### Required work
Write out each record exactly and skip every image.
[Data Boundary: Start]
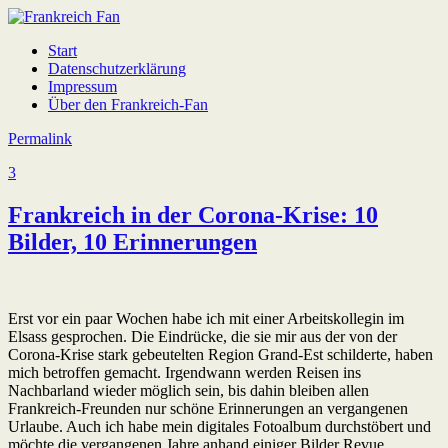
Start
Datenschutzerklärung
Impressum
Über den Frankreich-Fan
Permalink
3
Frankreich in der Corona-Krise: 10
Bilder, 10 Erinnerungen
Erst vor ein paar Wochen habe ich mit einer Arbeitskollegin im
Elsass gesprochen. Die Eindrücke, die sie mir aus der von der
Corona-Krise stark gebeutelten Region Grand-Est schilderte, haben
mich betroffen gemacht. Irgendwann werden Reisen ins
Nachbarland wieder möglich sein, bis dahin bleiben allen
Frankreich-Freunden nur schöne Erinnerungen an vergangenen
Urlaube. Auch ich habe mein digitales Fotoalbum durchstöbert und
möchte die vergangenen Jahre anhand einiger Bilder Revue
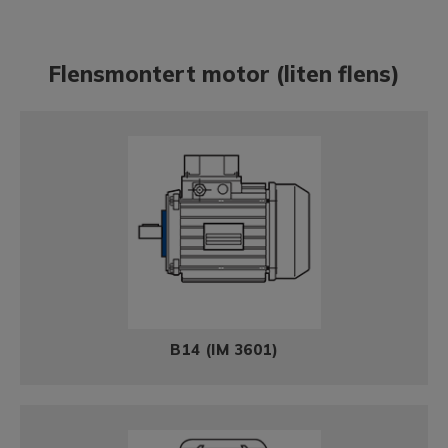
Flensmontert motor (liten flens)
B14 (IM 3601)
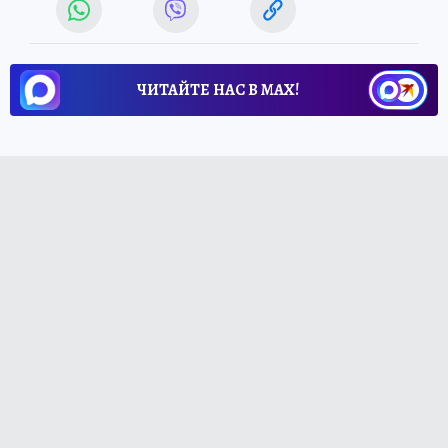
ЧИТАЙТЕ НАС В МАХ!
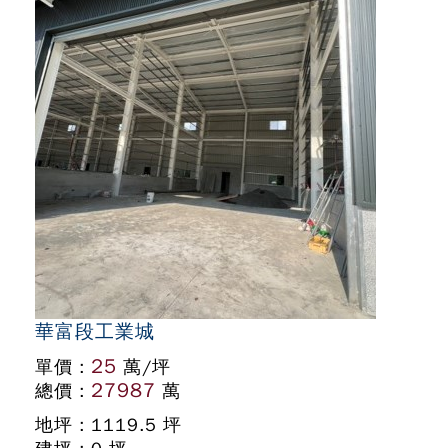
華富段工業城
25
單價 :
萬/坪
27987
總價 :
萬
地坪 : 1119.5 坪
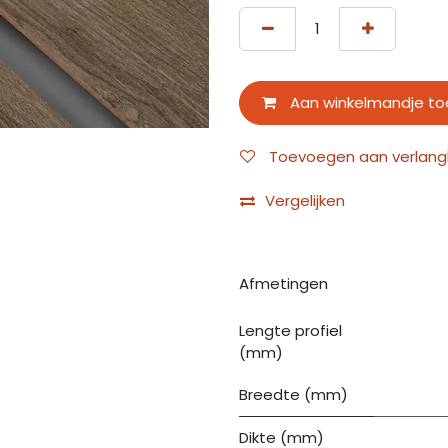
Aan winkelmandje t
Toevoegen aan verlangli
Vergelijken
Afmetingen
Lengte profiel
(mm)
Breedte (mm)
Dikte (mm)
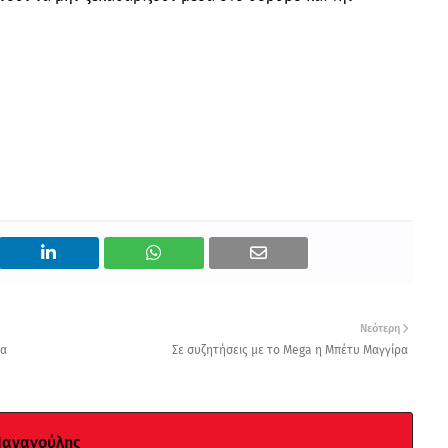
Νεότερη
ια
Σε συζητήσεις με το Mega η Μπέτυ Μαγγίρα
Παναγούλης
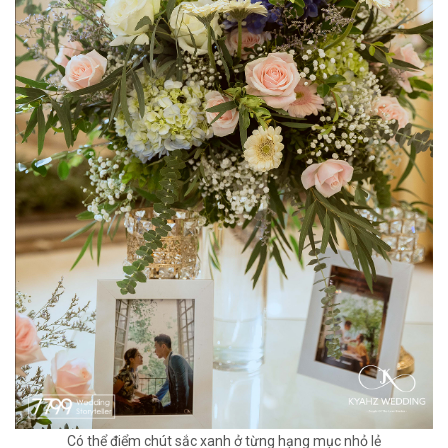
Có thể điểm chút sắc xanh ở từng hạng mục nhỏ lẻ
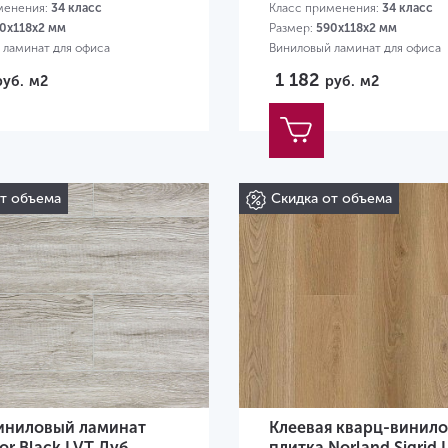
менения:
34 класс
Класс применения:
34 класс
0х118х2 мм
Размер:
590х118х2 мм
 ламинат для офиса
Виниловый ламинат для офиса
1 182
руб.
м2
руб.
м2
от объема
Скидка от объема
иниловый ламинат
Клеевая кварц-винило
oor Black LVT Дуб
плитка Norland Sigrid 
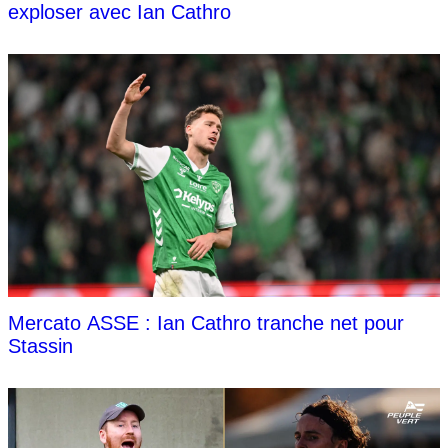
exploser avec Ian Cathro
Mercato ASSE : Ian Cathro tranche net pour
Stassin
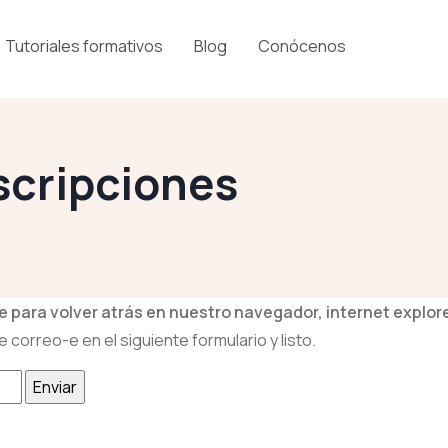
Tutoriales formativos
Blog
Conócenos
scripciones
 para volver atrás en nuestro navegador, internet explorer
 correo-e en el siguiente formulario y listo.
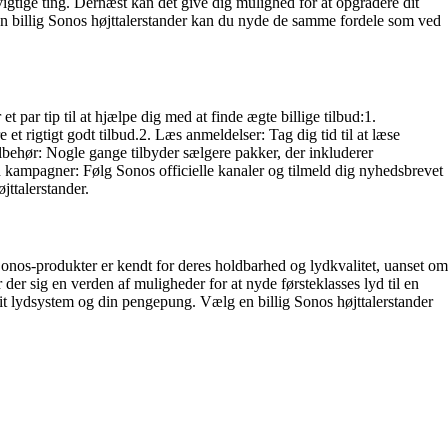
e vigtige ting. Dernæst kan det give dig mulighed for at opgradere dit
e en billig Sonos højttalerstander kan du nyde de samme fordele som ved
 par tip til at hjælpe dig med at finde ægte billige tilbud:1.
et rigtigt godt tilbud.2. Læs anmeldelser: Tag dig tid til at læse
tilbehør: Nogle gange tilbyder sælgere pakker, der inkluderer
ed kampagner: Følg Sonos officielle kanaler og tilmeld dig nyhedsbrevet
jttalerstander.
Sonos-produkter er kendt for deres holdbarhed og lydkvalitet, uanset om
 der sig en verden af muligheder for at nyde førsteklasses lyd til en
r dit lydsystem og din pengepung. Vælg en billig Sonos højttalerstander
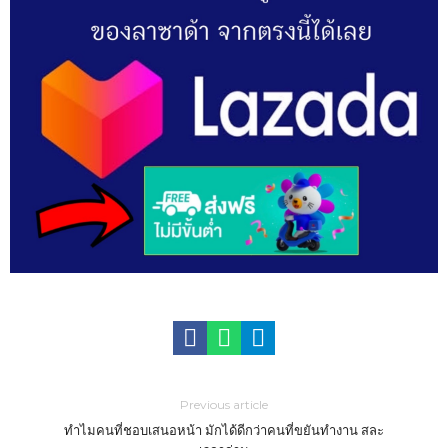
Previous article
ทำไมคนที่ชอบเสนอหน้า มักได้ดีกว่าคนที่ขยันทำงาน สละ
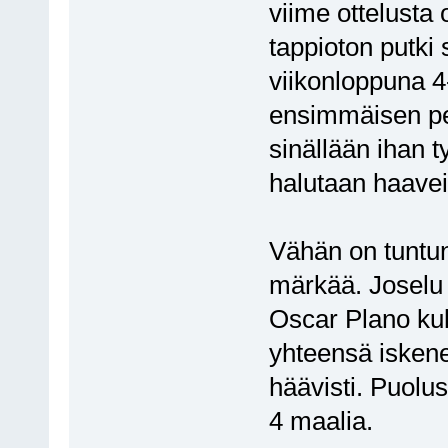
viime ottelusta 
tappioton putki 
viikonloppuna 4
ensimmäisen pel
sinällään ihan 
halutaan haaveil
Vähän on tuntunu
märkää. Joselu 
Oscar Plano kuk
yhteensä iskenee
häävisti. Puolus
4 maalia.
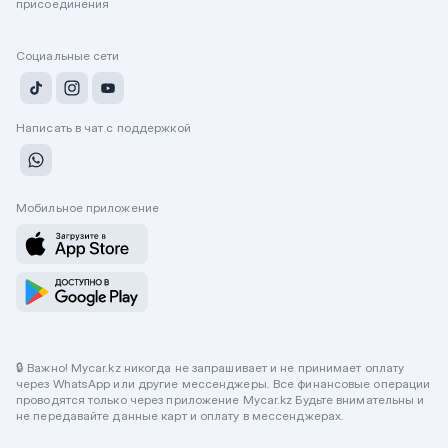
присоединения
Социальные сети
Написать в чат с поддержкой
Мобильное приложение
🔒 Важно! Mycar.kz никогда не запрашивает и не принимает оплату
через WhatsApp или другие мессенджеры. Все финансовые операции
проводятся только через приложение Mycar.kz Будьте внимательны и
не передавайте данные карт и оплату в мессенджерах.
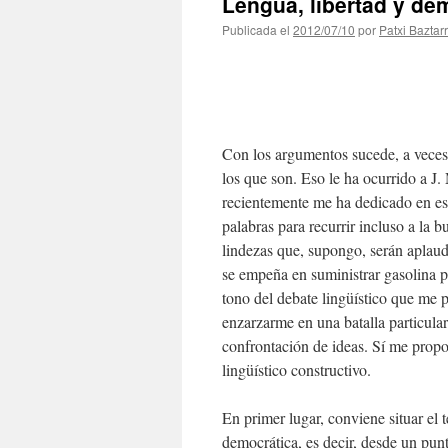
Lengua, libertad y de
Publicada el
2012/07/10
por
Patxi Baztar
Con los argumentos sucede, a veces,
los que son. Eso le ha ocurrido a J.
recientemente me ha dedicado en es
palabras para recurrir incluso a la 
lindezas que, supongo, serán aplaudi
se empeña en suministrar gasolina pa
tono del debate lingüístico que me
enzarzarme en una batalla particular
confrontación de ideas. Sí me prop
lingüístico constructivo.
En primer lugar, conviene situar el 
democrática, es decir, desde un punt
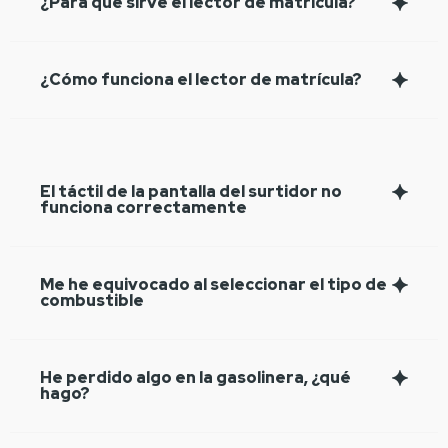
¿Para qué sirve el lector de matrícula?
¿Cómo funciona el lector de matrícula?
El táctil de la pantalla del surtidor no
funciona correctamente
Me he equivocado al seleccionar el tipo de
combustible
He perdido algo en la gasolinera, ¿qué
hago?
[Data Boundary: End]
### Exercise response
Start
Datenschutzerklärung
Impressum
Über den Frankreich-Fan
Permalink
3
Frankreich in der Corona-Krise: 10
Bilder, 10 Erinnerungen
Erst vor ein paar Wochen habe ich mit einer Arbeitskollegin im
Elsass gesprochen. Die Eindrücke, die sie mir aus der von der
Corona-Krise stark gebeutelten Region Grand-Est schilderte, haben
mich betroffen gemacht. Irgendwann werden Reisen ins
Nachbarland wieder möglich sein, bis dahin bleiben allen
Frankreich-Freunden nur schöne Erinnerungen an vergangenen
Urlaube. Auch ich habe mein digitales Fotoalbum durchstöbert und
möchte die vergangenen Jahre anhand einiger Bilder Revue
Flensmontert motor (liten flens)
B14 (IM 3601)
ЧИТАЙТЕ НАС В МАХ!
華富段工業城
25
單價 :
萬/坪
27987
總價 :
萬
地坪 : 1119.5 坪
Aan winkelmandje t
Toevoegen aan verlangli
Vergelijken
Afmetingen
Lengte profiel
(mm)
Breedte (mm)
Dikte (mm)
Νεότερη
ια
Σε συζητήσεις με το Mega η Μπέτυ Μαγγίρα
Παναγούλης
Có thể điểm chút sắc xanh ở từng hạng mục nhỏ lẻ
менения:
34 класс
Класс применения:
34 класс
0х118х2 мм
Размер:
590х118х2 мм
 ламинат для офиса
Виниловый ламинат для офиса
1 182
руб.
м2
руб.
м2
от объема
Скидка от объема
иниловый ламинат
Клеевая кварц-винило
oor Black LVT Дуб
плитка Norland Sigrid 
exploser avec Ian Cathro
Mercato ASSE : Ian Cathro tranche net pour
Stassin
Tutoriales formativos
Blog
Conócenos
scripciones
 para volver atrás en nuestro navegador, internet explorer
 correo-e en el siguiente formulario y listo.
e vigtige ting. Dernæst kan det give dig mulighed for at opgradere dit
e en billig Sonos højttalerstander kan du nyde de samme fordele som ved
 par tip til at hjælpe dig med at finde ægte billige tilbud:1.
et rigtigt godt tilbud.2. Læs anmeldelser: Tag dig tid til at læse
tilbehør: Nogle gange tilbyder sælgere pakker, der inkluderer
ed kampagner: Følg Sonos officielle kanaler og tilmeld dig nyhedsbrevet
jttalerstander.
Sonos-produkter er kendt for deres holdbarhed og lydkvalitet, uanset om
 der sig en verden af muligheder for at nyde førsteklasses lyd til en
r dit lydsystem og din pengepung. Vælg en billig Sonos højttalerstander
Previous article
ทำไมคนที่ชอบเสนอหน้า มักได้ดีกว่าคนที่ขยันทำงาน สละ
viime ottelusta 
tappioton putki 
viikonloppuna 4
ensimmäisen pel
sinällään ihan 
halutaan haaveil
Vähän on tuntunu
märkää. Joselu 
Oscar Plano kuk
yhteensä iskenee
häävisti. Puolus
4 maalia.
присоединения
Социальные сети
Написать в чат с поддержкой
Мобильное приложение
🔒 Важно! Mycar.kz никогда не запрашивает и не принимает оплату
через WhatsApp или другие мессенджеры. Все финансовые операции
проводятся только через приложение Mycar.kz Будьте внимательны и
не передавайте данные карт и оплату в мессенджерах.
Lengua, libertad y de
Publicada el
2012/07/10
por
Patxi Baztar
Con los argumentos sucede, a veces,
los que son. Eso le ha ocurrido a J.
recientemente me ha dedicado en es
palabras para recurrir incluso a la 
lindezas que, supongo, serán aplaudi
se empeña en suministrar gasolina pa
tono del debate lingüístico que me
enzarzarme en una batalla particular
confrontación de ideas. Sí me prop
lingüístico constructivo.
En primer lugar, conviene situar el 
democrática, es decir, desde un punt
¿Para qué sirve el lector de matrícula?
¿Cómo funciona el lector de matrícula?
El táctil de la pantalla del surtidor no
funciona correctamente
Me he equivocado al seleccionar el tipo de
combustible
He perdido algo en la gasolinera, ¿qué
hago?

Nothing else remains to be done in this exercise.